I had limited experience with other cats, since my dad had been extremely allergic, and so as far as I knew, Eddie was the only one, but that seemed unlikely.
Julia tidied some books that had been jostled by a big bookmobile thump into an unavoidable pothole. “Where have you been lately, Leon? We haven’t seen you in a few weeks.”
Leon was an intermittent regular, if you could say that without spontaneously combusting from the sheer absurdity of the phrase. When he was home, he visited the bookmobile every time we showed up, but he and his nonreading wife traveled frequently. A couple of years ago they’d retired Up North from downstate attorney jobs, and Leon quoted his wife as saying that she didn’t care if she read another word again the rest of her life.
I didn’t understand that attitude at all—surely she didn’t mean fiction, did she?—but it clearly existed, and if Leon couldn’t shift his wife to be a reader after forty years of marriage, odds weren’t good that the bookmobile’s presence could do it, either.

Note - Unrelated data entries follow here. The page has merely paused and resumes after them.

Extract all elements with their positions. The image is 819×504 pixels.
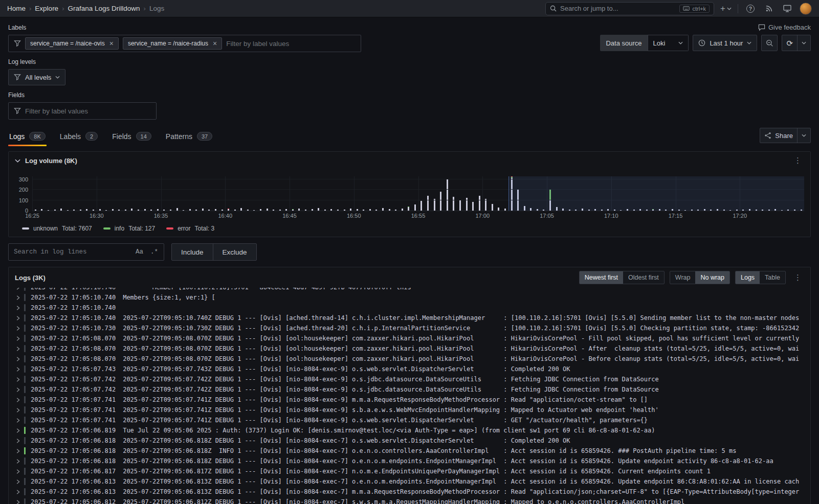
- toggle-table[interactable]: Table: [760, 271, 785, 284]
- regex-button[interactable]: .*: [147, 247, 162, 257]
- close-icon[interactable]: ×: [109, 40, 114, 47]
- volume-bar[interactable]: [77, 176, 84, 211]
- panel-menu-icon[interactable]: ⋮: [792, 273, 804, 282]
- expand-row-icon[interactable]: [15, 326, 20, 331]
- log-row[interactable]: 2025-07-22 17:05:07.7422025-07-22T09:05:…: [14, 384, 810, 395]
- volume-bar[interactable]: [161, 176, 168, 211]
- volume-bar[interactable]: [322, 176, 328, 211]
- log-row[interactable]: 2025-07-22 17:05:10.7402025-07-22T09:05:…: [14, 313, 810, 323]
- volume-bar[interactable]: [296, 176, 303, 211]
- volume-bar[interactable]: [328, 176, 335, 211]
- log-row[interactable]: 2025-07-22 17:05:07.7412025-07-22T09:05:…: [14, 395, 810, 405]
- volume-bar[interactable]: [367, 176, 373, 211]
- search-input[interactable]: Search or jump to... ctrl+k: [545, 2, 714, 15]
- expand-row-icon[interactable]: [15, 428, 20, 433]
- volume-bar[interactable]: [97, 176, 103, 211]
- volume-bar[interactable]: [71, 176, 77, 211]
- volume-bar[interactable]: [103, 176, 109, 211]
- volume-bar[interactable]: [58, 176, 64, 211]
- share-main-segment[interactable]: Share: [760, 128, 797, 143]
- expand-row-icon[interactable]: [15, 479, 20, 484]
- volume-bar[interactable]: [39, 176, 46, 211]
- volume-bar[interactable]: [90, 176, 97, 211]
- volume-bar[interactable]: [482, 176, 489, 211]
- volume-bar[interactable]: [290, 176, 296, 211]
- volume-bar[interactable]: [52, 176, 58, 211]
- toggle-oldest-first[interactable]: Oldest first: [623, 271, 664, 284]
- volume-bar[interactable]: [84, 176, 91, 211]
- log-row[interactable]: 2025-07-22 17:05:10.740Members {size:1, …: [14, 292, 810, 303]
- tab-patterns[interactable]: Patterns37: [165, 130, 213, 146]
- volume-bar[interactable]: [245, 176, 251, 211]
- volume-bar[interactable]: [386, 176, 393, 211]
- volume-bar[interactable]: [283, 176, 290, 211]
- volume-bar[interactable]: [425, 176, 431, 211]
- expand-row-icon[interactable]: [15, 469, 20, 474]
- volume-bar[interactable]: [187, 176, 193, 211]
- volume-bar[interactable]: [277, 176, 283, 211]
- volume-bar[interactable]: [206, 176, 213, 211]
- volume-bar[interactable]: [392, 176, 399, 211]
- expand-row-icon[interactable]: [15, 439, 20, 443]
- label-filter-chip[interactable]: service_name = /naice-ovis×: [25, 37, 119, 50]
- avatar[interactable]: [800, 3, 812, 15]
- expand-row-icon[interactable]: [15, 316, 20, 320]
- expand-row-icon[interactable]: [15, 357, 20, 361]
- breadcrumb-item[interactable]: Logs: [149, 5, 164, 12]
- collapse-chevron-icon[interactable]: [15, 159, 20, 163]
- tab-logs[interactable]: Logs8K: [8, 130, 47, 146]
- volume-bar[interactable]: [399, 176, 406, 211]
- expand-row-icon[interactable]: [15, 408, 20, 413]
- news-button[interactable]: [763, 3, 775, 15]
- log-row[interactable]: 2025-07-22 17:05:08.0702025-07-22T09:05:…: [14, 354, 810, 364]
- expand-row-icon[interactable]: [15, 367, 20, 372]
- volume-bar[interactable]: [315, 176, 322, 211]
- expand-row-icon[interactable]: [15, 347, 20, 351]
- toggle-newest-first[interactable]: Newest first: [580, 271, 623, 284]
- volume-bar[interactable]: [129, 176, 136, 211]
- expand-row-icon[interactable]: [15, 377, 20, 382]
- tab-fields[interactable]: Fields14: [111, 130, 152, 146]
- refresh-icon-segment[interactable]: ⟳: [782, 35, 797, 51]
- expand-row-icon[interactable]: [15, 336, 20, 341]
- log-row[interactable]: 2025-07-22 17:05:07.7422025-07-22T09:05:…: [14, 374, 810, 384]
- toggle-logs[interactable]: Logs: [736, 271, 760, 284]
- volume-bar[interactable]: [225, 176, 232, 211]
- volume-bar[interactable]: [200, 176, 206, 211]
- volume-bar[interactable]: [406, 176, 412, 211]
- log-row[interactable]: 2025-07-22 17:05:08.0702025-07-22T09:05:…: [14, 333, 810, 343]
- volume-bar[interactable]: [302, 176, 309, 211]
- expand-row-icon[interactable]: [15, 398, 20, 402]
- legend-item-info[interactable]: infoTotal: 127: [103, 225, 155, 232]
- breadcrumb-item[interactable]: Explore: [35, 5, 58, 12]
- give-feedback-link[interactable]: Give feedback: [758, 24, 811, 31]
- close-icon[interactable]: ×: [213, 40, 217, 47]
- log-row[interactable]: 2025-07-22 17:05:06.819Tue Jul 22 09:05:…: [14, 425, 810, 436]
- refresh-interval-dropdown[interactable]: [798, 35, 810, 51]
- expand-row-icon[interactable]: [15, 449, 20, 453]
- volume-bar[interactable]: [251, 176, 258, 211]
- log-row[interactable]: 2025-07-22 17:05:10.740 Member [100.110.…: [14, 288, 810, 292]
- volume-bar[interactable]: [154, 176, 161, 211]
- volume-bar[interactable]: [457, 176, 463, 211]
- volume-bar[interactable]: [264, 176, 271, 211]
- volume-bar[interactable]: [135, 176, 142, 211]
- volume-bar[interactable]: [354, 176, 361, 211]
- share-dropdown[interactable]: [798, 128, 810, 143]
- volume-bar[interactable]: [238, 176, 245, 211]
- display-button[interactable]: [781, 3, 793, 15]
- match-case-button[interactable]: Aa: [132, 247, 147, 257]
- new-menu-button[interactable]: +: [720, 4, 732, 13]
- log-row[interactable]: 2025-07-22 17:05:10.7302025-07-22T09:05:…: [14, 323, 810, 333]
- volume-bar[interactable]: [463, 176, 470, 211]
- time-range-picker[interactable]: Last 1 hour: [693, 35, 757, 51]
- include-button[interactable]: Include: [172, 244, 213, 260]
- log-row[interactable]: 2025-07-22 17:05:07.7432025-07-22T09:05:…: [14, 364, 810, 374]
- zoom-out-button[interactable]: [761, 35, 778, 51]
- volume-bar[interactable]: [180, 176, 187, 211]
- volume-bar[interactable]: [109, 176, 116, 211]
- volume-bar[interactable]: [148, 176, 154, 211]
- expand-row-icon[interactable]: [15, 459, 20, 464]
- expand-row-icon[interactable]: [15, 418, 20, 423]
- volume-bar[interactable]: [476, 176, 483, 211]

“Hawaii,” he said. “Just got back yesterday. And I’m not sure it was a good idea. Nice to not be cold and to get some sun, but now . . .” He glanced outside and shook his head. “Now it seems like winter is going to last forever.”

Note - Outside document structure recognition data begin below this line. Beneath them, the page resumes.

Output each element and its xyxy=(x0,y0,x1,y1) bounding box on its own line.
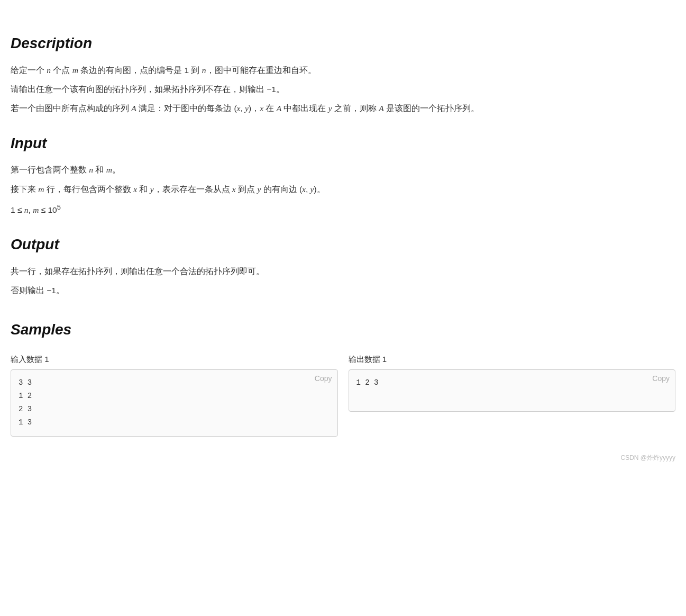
sample-input-col: 输入数据 1 Copy 3 3 1 2 2 3 1 3 xyxy=(11,352,338,436)
output-title: Output xyxy=(11,232,675,257)
copy-input-button[interactable]: Copy xyxy=(315,374,332,383)
output-para-2: 否则输出 −1。 xyxy=(11,284,675,297)
sample-output-col: 输出数据 1 Copy 1 2 3 xyxy=(349,352,676,436)
input-title: Input xyxy=(11,131,675,156)
copy-output-button[interactable]: Copy xyxy=(652,374,670,383)
sample-output-code: 1 2 3 xyxy=(356,376,668,389)
output-para-1: 共一行，如果存在拓扑序列，则输出任意一个合法的拓扑序列即可。 xyxy=(11,265,675,278)
input-para-2: 接下来 m 行，每行包含两个整数 x 和 y，表示存在一条从点 x 到点 y 的… xyxy=(11,183,675,196)
samples-grid: 输入数据 1 Copy 3 3 1 2 2 3 1 3 输出数据 1 Copy … xyxy=(11,352,675,436)
input-para-1: 第一行包含两个整数 n 和 m。 xyxy=(11,163,675,177)
input-para-3: 1 ≤ n, m ≤ 105 xyxy=(11,202,675,218)
footer-credit: CSDN @炸炸yyyyy xyxy=(11,452,675,463)
samples-title: Samples xyxy=(11,317,675,342)
sample-output-label: 输出数据 1 xyxy=(349,352,676,366)
sample-input-code: 3 3 1 2 2 3 1 3 xyxy=(19,376,330,430)
description-para-3: 若一个由图中所有点构成的序列 A 满足：对于图中的每条边 (x, y)，x 在 … xyxy=(11,102,675,115)
sample-output-box: Copy 1 2 3 xyxy=(349,369,676,412)
description-para-2: 请输出任意一个该有向图的拓扑序列，如果拓扑序列不存在，则输出 −1。 xyxy=(11,83,675,96)
description-title: Description xyxy=(11,31,675,56)
sample-input-box: Copy 3 3 1 2 2 3 1 3 xyxy=(11,369,338,437)
sample-input-label: 输入数据 1 xyxy=(11,352,338,366)
description-para-1: 给定一个 n 个点 m 条边的有向图，点的编号是 1 到 n，图中可能存在重边和… xyxy=(11,64,675,77)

“How long were you gone?” Julia asked.
“A month, almost exactly.” Leon went on to describe the Airbnb they had rented on the ocean. He was waxing lyrical about the scents of the blooming flowers, and when he took a breath, I interrupted him.

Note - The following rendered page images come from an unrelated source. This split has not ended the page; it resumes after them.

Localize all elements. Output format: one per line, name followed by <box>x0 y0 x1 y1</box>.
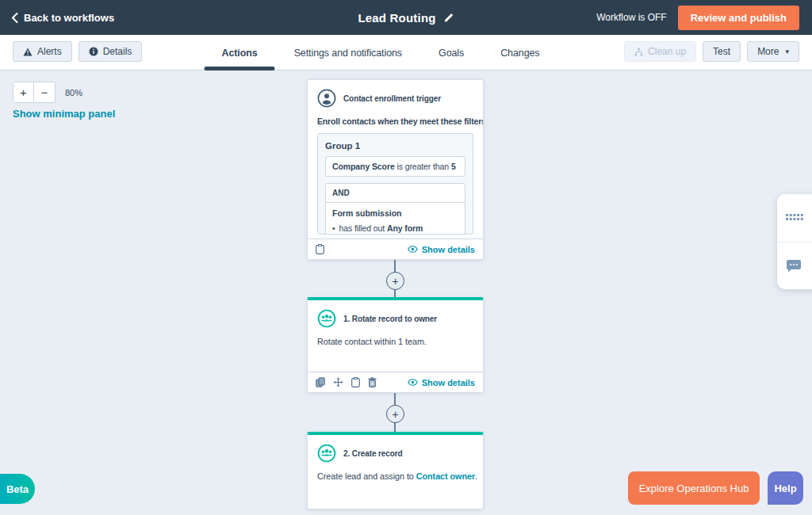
workflow-editor: Back to workflows Lead Routing Workflow … <box>0 0 812 515</box>
rotate-card-footer: Show details <box>308 372 483 392</box>
comment-bubble-icon <box>786 259 802 273</box>
warning-triangle-icon <box>23 48 33 56</box>
help-button[interactable]: Help <box>768 471 803 505</box>
filter-group-label: Group 1 <box>325 141 465 151</box>
filter-group: Group 1 Company Score is greater than 5 … <box>317 133 473 235</box>
dotted-grid-icon <box>786 214 803 221</box>
tab-settings-and-notifications[interactable]: Settings and notifications <box>294 35 402 71</box>
create-card-header: 2. Create record <box>317 444 473 463</box>
form-submission-title: Form submission <box>332 208 458 218</box>
top-navigation-bar: Back to workflows Lead Routing Workflow … <box>0 0 812 35</box>
test-button[interactable]: Test <box>703 41 741 62</box>
review-and-publish-button[interactable]: Review and publish <box>678 6 799 30</box>
filter-operator: is greater than <box>395 162 451 171</box>
rotate-show-details-link[interactable]: Show details <box>408 378 475 387</box>
beta-badge: Beta <box>0 474 35 504</box>
clipboard-icon[interactable] <box>316 244 324 254</box>
contact-owner-link[interactable]: Contact owner <box>416 471 475 481</box>
rotate-card-title: 1. Rotate record to owner <box>343 315 437 323</box>
workflow-title: Lead Routing <box>358 11 435 25</box>
contact-enrollment-trigger-card[interactable]: Contact enrollment trigger Enroll contac… <box>307 79 484 260</box>
chevron-left-icon <box>11 13 18 23</box>
add-action-button-2[interactable]: + <box>386 405 404 423</box>
edit-pencil-icon[interactable] <box>444 13 454 23</box>
more-button[interactable]: More ▾ <box>747 41 799 62</box>
explore-operations-hub-button[interactable]: Explore Operations Hub <box>628 471 760 505</box>
data-panel-button[interactable] <box>777 194 812 242</box>
clean-up-button[interactable]: Clean up <box>624 41 696 62</box>
rotate-show-details-label: Show details <box>422 378 475 387</box>
zoom-level-text: 80% <box>65 88 82 97</box>
filter-form-submission[interactable]: AND Form submission • has filled out Any… <box>325 183 465 235</box>
eye-icon <box>408 379 418 386</box>
team-record-icon <box>317 444 336 463</box>
contact-person-icon <box>317 89 336 108</box>
and-label: AND <box>326 184 465 203</box>
workflow-status-text: Workflow is OFF <box>596 12 666 23</box>
action-card-create-record[interactable]: 2. Create record Create lead and assign … <box>307 432 484 509</box>
zoom-out-button[interactable]: − <box>34 82 56 103</box>
editor-tabs: Actions Settings and notifications Goals… <box>221 35 539 71</box>
top-right-actions: Workflow is OFF Review and publish <box>596 6 799 30</box>
caret-down-icon: ▾ <box>785 48 789 55</box>
trigger-card-footer: Show details <box>308 238 483 259</box>
rotate-card-body: Rotate contact within 1 team. <box>317 337 473 346</box>
filter-field: Company Score <box>332 162 395 171</box>
toolbar-left: Alerts Details <box>13 41 142 62</box>
comments-panel-button[interactable] <box>777 242 812 290</box>
info-circle-icon <box>89 47 98 56</box>
details-button[interactable]: Details <box>79 41 143 62</box>
action-card-rotate-record[interactable]: 1. Rotate record to owner Rotate contact… <box>307 297 484 393</box>
show-minimap-link[interactable]: Show minimap panel <box>13 108 115 120</box>
form-submission-detail: • has filled out Any form submission on … <box>332 223 458 235</box>
tab-goals[interactable]: Goals <box>439 35 464 71</box>
team-rotate-icon <box>317 309 336 328</box>
zoom-controls: + − 80% <box>13 82 82 103</box>
bullet-glyph: • <box>332 223 335 235</box>
tab-changes[interactable]: Changes <box>500 35 539 71</box>
trash-icon[interactable] <box>368 377 377 387</box>
zoom-in-button[interactable]: + <box>13 82 34 103</box>
enroll-filters-subtitle: Enroll contacts when they meet these fil… <box>317 116 473 126</box>
trigger-show-details-link[interactable]: Show details <box>408 245 475 254</box>
create-card-body: Create lead and assign to Contact owner. <box>317 471 473 481</box>
toolbar-right: Clean up Test More ▾ <box>624 41 799 62</box>
eye-icon <box>408 246 418 253</box>
details-label: Details <box>103 46 132 57</box>
filter-company-score[interactable]: Company Score is greater than 5 <box>325 156 465 177</box>
add-action-button-1[interactable]: + <box>386 272 404 290</box>
back-label: Back to workflows <box>24 12 114 24</box>
editor-toolbar: Alerts Details Actions Settings and noti… <box>0 35 812 71</box>
create-card-title: 2. Create record <box>343 449 403 458</box>
move-icon[interactable] <box>333 377 343 387</box>
form-submission-text: has filled out Any form submission on An… <box>339 223 458 235</box>
form-submission-body: Form submission • has filled out Any for… <box>326 203 465 235</box>
clean-up-label: Clean up <box>648 46 686 57</box>
trigger-card-title: Contact enrollment trigger <box>343 94 441 103</box>
branch-icon <box>634 48 643 56</box>
more-label: More <box>757 46 779 57</box>
workflow-title-wrap: Lead Routing <box>358 11 454 25</box>
right-tools-panel <box>777 194 812 289</box>
copy-icon[interactable] <box>316 377 325 387</box>
tab-actions[interactable]: Actions <box>221 35 257 71</box>
back-to-workflows-link[interactable]: Back to workflows <box>11 12 114 24</box>
alerts-label: Alerts <box>37 46 62 57</box>
filter-value: 5 <box>451 162 456 171</box>
trigger-card-header: Contact enrollment trigger <box>317 89 473 108</box>
clipboard-icon[interactable] <box>351 377 360 387</box>
alerts-button[interactable]: Alerts <box>13 41 72 62</box>
rotate-card-header: 1. Rotate record to owner <box>317 309 473 328</box>
trigger-show-details-label: Show details <box>422 245 475 254</box>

“Did you hear about Rowan Bennethum? She doesn’t live that far from you, right?” If my math was correct, Leon and his wife had left town the day before Rowan had been killed, and this was the stop both Rowan and Leon usually visited, so their houses couldn’t be too far apart.
The lines in Leon’s face, which were already deep with age, went even deeper. “Yes,” he said heavily. “I did. Out here someone who lives a mile away is a neighbor, especially if they’re full-time folks. Is it true she was poisoned?” At our nods, he sighed. “Such a cowardly way to kill. And delayed death can make finding the killer much more difficult. I don’t suppose they’ve arrested anyone?”
“Not yet.” I hesitated, then asked, “Did you happen to see anything out of the ordinary that last day before your trip?”
“Such as?”
“Anything,” I said. “The sheriff’s office is investigating, but if you were out of town and your driveway wasn’t plowed, they might have assumed you were gone for winter.”
“Hmm.” Leon put down the copy of Jonathan Franzen’s Freedom he’d been reading. “Well, let me think. Martha was packing our bags and I was taking care of everything else, so we were busy. I certainly didn’t hear anything because we’d put on Hawaiian luau music to get us in the mood. And I don’t recall seeing anything . . .” He got a faraway look.
“What?” I asked, my voice almost sharp. “You remember something.”
“A car,” he said slowly. “We get so few cars down our road, and in winter we almost always recognize the vehicles, even in the dark. Speed, height, you’d be surprised how little it takes to pinpoint a familiar vehicle.”
“You saw something unfamiliar?”
He nodded. “An SUV. With only one headlight.”
• • •
The next morning, as I brushed fresh snow off the car, I waved at Eddie. He’d crowded himself onto a narrow living room windowsill and was giving me the evil eye through the glass.
“Sorry, pal,” I called. “It’s a library day, not a bookmobile day, and I have errands to run. See you tonight!”
I blew him a kiss—which he ignored—and got into the car, thinking about yesterday afternoon. After Leon had remembered the missing headlight, I’d immediately asked him to call Detective Hal Inwood and tell him about it. He’d protested, saying how could a missing headlight mean anything and telling Hal would only result in adding extra work for the already overworked sheriff’s office.